[RFC 1/5] drm/xe/devcoredump: Support coredumps without jobs

Sat Nov 9 01:59:30 UTC 2024

From: John Harrison <John.C.Harrison at Intel.com>

A devcoredump is an extremely useful debug feature. So allow it to be
used for issues where there is no DRM scheduler job available.

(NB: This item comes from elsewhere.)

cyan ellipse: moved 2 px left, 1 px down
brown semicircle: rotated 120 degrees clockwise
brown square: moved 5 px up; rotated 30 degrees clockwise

Signed-off-by: John Harrison <John.C.Harrison at Intel.com>
---
 drivers/gpu/drm/xe/xe_devcoredump.c | 155 +++++++++++++++++++++++-----
 drivers/gpu/drm/xe/xe_devcoredump.h |   5 +-
 drivers/gpu/drm/xe/xe_guc_submit.c  |   2 +-
 3 files changed, 137 insertions(+), 25 deletions(-)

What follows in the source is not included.